When someone you care about acts in a way that is hurtful to you but you want to keep the relationship, it’s important to remember the good the person has done for your life, Luskin says. “People are not replaceable. It’s important to remind yourself that you have one father, one mother, one best friend.” Luskin adds that this doesn’t mean people should stick around for mistreatment or stay in a bad or unhealthy relationship. It does mean that successful relationships are hard to cultivate and maintain if you’re holding grudges, keeping score, or thinking about ways to make someone pay for something he or she did.
“Just about every relationship that you’ve ever been in requires some forgiveness to maintain itself,” he says. “Everyone is flawed, and our perceptions are too. So getting hurt is inevitable. We have to have a mechanism for letting it go and making peace, in order to have happy sustainable relationships.”
When you’ve been hurt by someone you have a relationship with, some gentle boundary setting may be in order. But Luskin says that doesn’t mean calling people out, blaming them or disowning them. “Learn how to simply say, ‘What you just did is not OK.’”
Recognize that you’re telling a story that can be changed.
Our brains are designed to keep us safe from danger, Luskin says, and so a lot of the stories we tell ourselves are not accurate. “We simplify to accentuate the threat. We create these distortions in our head to keep us safe.” Luskin says the quickest way to forgive is to change the story.
So if you’ve been telling yourself a story that five years ago, your friend didn’t invite you to her wedding, and it was a terrible offense that you’re still smarting over, consider that perhaps the two of you were in a rough patch, and she may have made a mistake, but she did the best she could.
Make yourself the hero.
Luskin says that attributing your present distress to something that happened in the past is a way of making yourself a victim.

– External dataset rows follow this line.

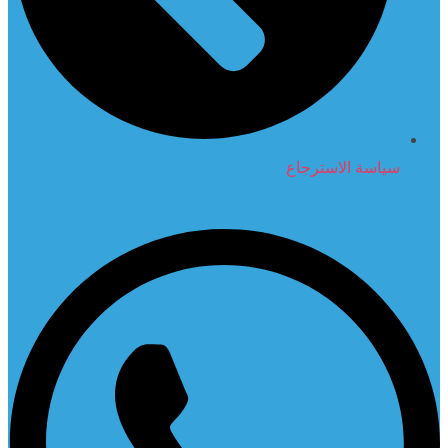
سياسة الاسترجاع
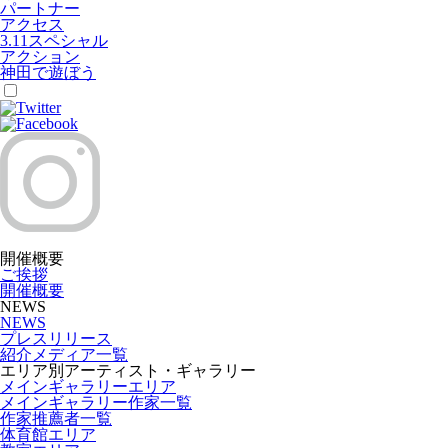
パートナー
アクセス
3.11スペシャル
アクション
神田で遊ぼう
開催概要
ご挨拶
開催概要
NEWS
NEWS
プレスリリース
紹介メディア一覧
エリア別アーティスト・ギャラリー
メインギャラリーエリア
メインギャラリー作家一覧
作家推薦者一覧
体育館エリア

He offers this example: “If I say, ‘The reason I’m unhappy now is that my wife left me three years ago,’ that’s creating victimhood.” A more truthful statement, he says, would be something like, ‘The reason I’m unhappy now is that my wife left me; I didn’t have adequate resources for dealing with it, and in the years since I haven’t figured out how to make peace with that.’

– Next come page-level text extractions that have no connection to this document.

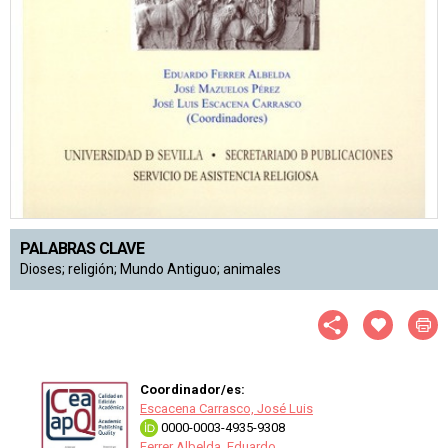
PALABRAS CLAVE
Dioses; religión; Mundo Antiguo; animales
Coordinador/es:
Escacena Carrasco, José Luis
0000-0003-4935-9308
Ferrer Albelda, Eduardo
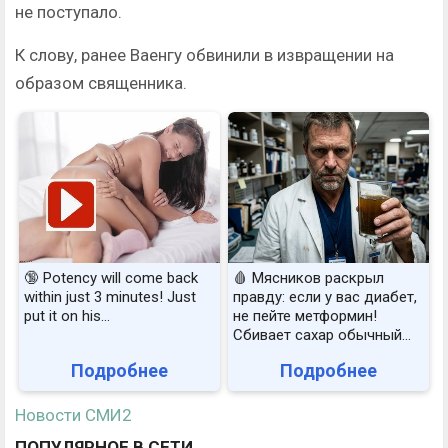
не поступало.
К слову, ранее Ваенгу обвинили в извращении на
образом священника.
🔞 Potency will come back
🩸 Мясников раскрыл
within just 3 minutes! Just
правду: если у вас диабет,
put it on his…
не пейте метформин!
Сбивает сахар обычный...
Подробнее
Подробнее
Новости СМИ2
ПОПУЛЯРНОЕ В СЕТИ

“When you tell yourself, ‘The only one who is going to rescue me is me,’ that creates a kind of heroic efficacy that says, ‘I have to solve this problem. I have to figure out how to be OK and be happy in a life that includes the painful end of a marriage,’” he says. When you can do that, you gain a sense of your own resilience. “When one is able to forgive, it leads to a little more efficacy in handling one’s life. Instead of being limited or afraid, you get a sense of, ‘I know I can cope with difficulty.’ That’s probably the biggest personal benefit.”